Soon they were driving in an older neighborhood populated with small family homes set closely together. Most were well-kept, and a few had apparently used the holiday to get a jump on setting out their Christmas decorations. Maggie smiled out the window at wicker reindeer lit with twinkling white lights, inflated Santas and other cartoon characters lit from within, and roofs outlined in sparkling icicle lights.
Bobby pulled to a stop in front of a nondescript split level with brick on the bottom and white clapboard on the top. Black shutters framed the three visible windows. A large tree stood in the front, skeletal in the cool fall air. Maggie looked back to Bobby questioningly.

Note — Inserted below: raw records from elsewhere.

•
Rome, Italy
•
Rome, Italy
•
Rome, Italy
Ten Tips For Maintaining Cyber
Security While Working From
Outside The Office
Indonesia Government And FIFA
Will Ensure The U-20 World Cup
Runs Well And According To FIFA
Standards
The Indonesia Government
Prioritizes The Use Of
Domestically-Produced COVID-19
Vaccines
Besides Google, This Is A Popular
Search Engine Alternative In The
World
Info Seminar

“This is the home where I grew up,” he said quietly. He looked at Maggie. “We were happy here. Crowded, because there are only three bedrooms and a bath and a half, but we were happy.”

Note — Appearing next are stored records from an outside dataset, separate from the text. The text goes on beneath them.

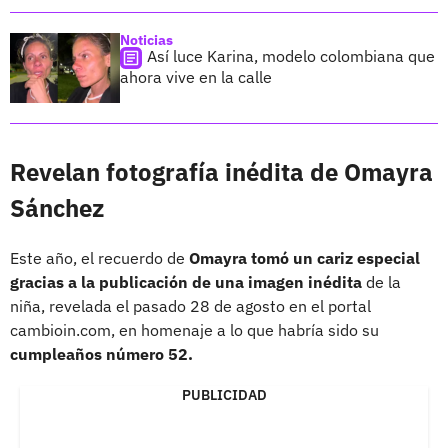
Noticias
Así luce Karina, modelo colombiana que
ahora vive en la calle
Revelan fotografía inédita de Omayra
Sánchez
Este año, el recuerdo de
Omayra tomó un cariz especial
gracias a la publicación de una imagen inédita
de la
niña, revelada el pasado 28 de agosto en el portal
cambioin.com, en homenaje a lo que habría sido su
cumpleaños número 52.
PUBLICIDAD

He smiled as he looked out across the brown lawn. “See that tree right there? It’s a maple. I planted it from a seed when I was about five. Savannah’s age now,” he reflected.
Maggie smiled too, envisioning five-year-old Bobby slowing down long enough to plant a seed in a paper cup. “Your mom said that you built their house.”
Bobby gazed down at his hands on the steering wheel. “My dad worked on the off-shore oil rigs, was gone for months at a time. Maman taught school. We never had two nickels to rub together, and they worked so hard, both of them. We never lacked anything we needed, but it was always tight. Then Pop got hurt and couldn’t work anymore.”
He looked back to Maggie, his eyes shining. “They always sacrificed so much for all of us. I didn’t want them to ever worry about their home. And I figured, hell, might as well make it big enough for everybody.” Bobby laughed lightly.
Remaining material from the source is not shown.